** TASK REQUIREMENTS **
Among the entries below, take the line with "Nauja Statyba" and the line with "Retrait boutique gratuit, récupérez", and output them and every line between them exactly, with nothing else.

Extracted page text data
○ ○ ○ ○ ○ ○ ○

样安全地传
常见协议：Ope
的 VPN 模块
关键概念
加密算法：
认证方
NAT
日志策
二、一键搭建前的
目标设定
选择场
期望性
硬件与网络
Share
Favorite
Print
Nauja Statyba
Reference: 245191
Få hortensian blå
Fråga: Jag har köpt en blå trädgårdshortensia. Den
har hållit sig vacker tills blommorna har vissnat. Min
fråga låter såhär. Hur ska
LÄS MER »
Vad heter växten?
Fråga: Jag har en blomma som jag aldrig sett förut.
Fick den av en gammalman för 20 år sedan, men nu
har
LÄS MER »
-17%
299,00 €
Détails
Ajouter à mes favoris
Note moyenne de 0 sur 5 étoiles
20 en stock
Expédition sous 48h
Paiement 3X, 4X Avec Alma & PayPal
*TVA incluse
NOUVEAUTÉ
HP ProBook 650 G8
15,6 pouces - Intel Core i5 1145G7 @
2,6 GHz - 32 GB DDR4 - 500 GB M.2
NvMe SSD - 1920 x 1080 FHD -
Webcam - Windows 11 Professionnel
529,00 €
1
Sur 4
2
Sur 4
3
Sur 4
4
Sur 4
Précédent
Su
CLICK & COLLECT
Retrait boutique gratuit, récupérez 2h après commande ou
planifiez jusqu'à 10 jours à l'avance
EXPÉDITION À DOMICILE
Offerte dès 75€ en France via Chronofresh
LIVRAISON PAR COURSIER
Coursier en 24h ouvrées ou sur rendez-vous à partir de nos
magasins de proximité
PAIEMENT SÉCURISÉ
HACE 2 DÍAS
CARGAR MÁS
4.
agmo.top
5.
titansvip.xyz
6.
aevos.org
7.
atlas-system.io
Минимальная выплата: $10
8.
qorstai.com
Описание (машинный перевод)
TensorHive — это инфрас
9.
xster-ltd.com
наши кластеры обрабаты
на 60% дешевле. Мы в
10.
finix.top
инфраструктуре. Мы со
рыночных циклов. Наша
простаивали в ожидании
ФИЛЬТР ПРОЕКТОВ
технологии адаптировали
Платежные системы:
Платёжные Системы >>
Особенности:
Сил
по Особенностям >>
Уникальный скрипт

○ ○ ○ ○ ○ ○ ○

** RESPONSE **
Nauja Statyba
Reference: 245191
Få hortensian blå
Fråga: Jag har köpt en blå trädgårdshortensia. Den
har hållit sig vacker tills blommorna har vissnat. Min
fråga låter såhär. Hur ska
LÄS MER »
Vad heter växten?
Fråga: Jag har en blomma som jag aldrig sett förut.
Fick den av en gammalman för 20 år sedan, men nu
har
LÄS MER »
-17%
299,00 €
Détails
Ajouter à mes favoris
Note moyenne de 0 sur 5 étoiles
20 en stock
Expédition sous 48h
Paiement 3X, 4X Avec Alma & PayPal
*TVA incluse
NOUVEAUTÉ
HP ProBook 650 G8
15,6 pouces - Intel Core i5 1145G7 @
2,6 GHz - 32 GB DDR4 - 500 GB M.2
NvMe SSD - 1920 x 1080 FHD -
Webcam - Windows 11 Professionnel
529,00 €
1
Sur 4
2
Sur 4
3
Sur 4
4
Sur 4
Précédent
Su
CLICK & COLLECT
Retrait boutique gratuit, récupérez 2h après commande ou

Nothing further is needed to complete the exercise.